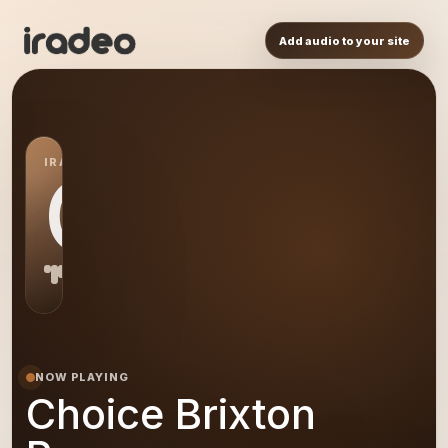
Add audio to your site
IRADEO STATION
CB
NOW PLAYING
Choice Brixton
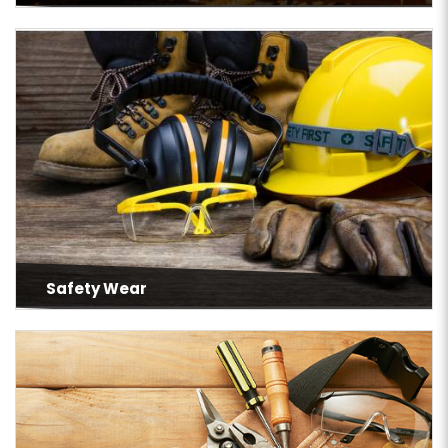
Safety Wear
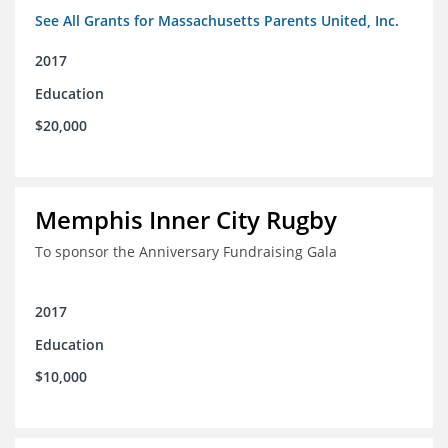
See All Grants for Massachusetts Parents United, Inc.
2017
Education
$20,000
Memphis Inner City Rugby
To sponsor the Anniversary Fundraising Gala
2017
Education
$10,000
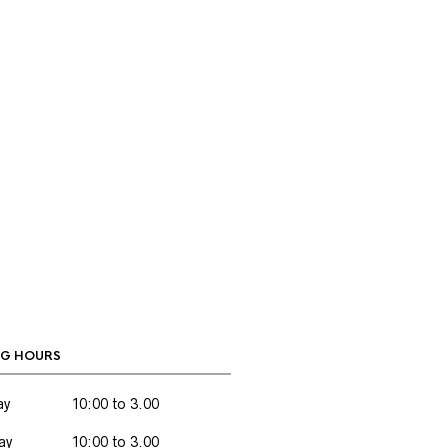
G HOURS
ay
10:00 to 3.00
ay
10:00 to 3.00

What the task asks: Could you transcribe every entry exactly, leaving out the pictures?

Problem solution:
Add audio to your site
IRADEO STATION
CB
NOW PLAYING
Choice Brixton
Safety Wear
See All Grants for Massachusetts Parents United, Inc.
2017
Education
$20,000
Memphis Inner City Rugby
To sponsor the Anniversary Fundraising Gala
2017
Education
$10,000
G HOURS
ay
10:00 to 3.00
ay
10:00 to 3.00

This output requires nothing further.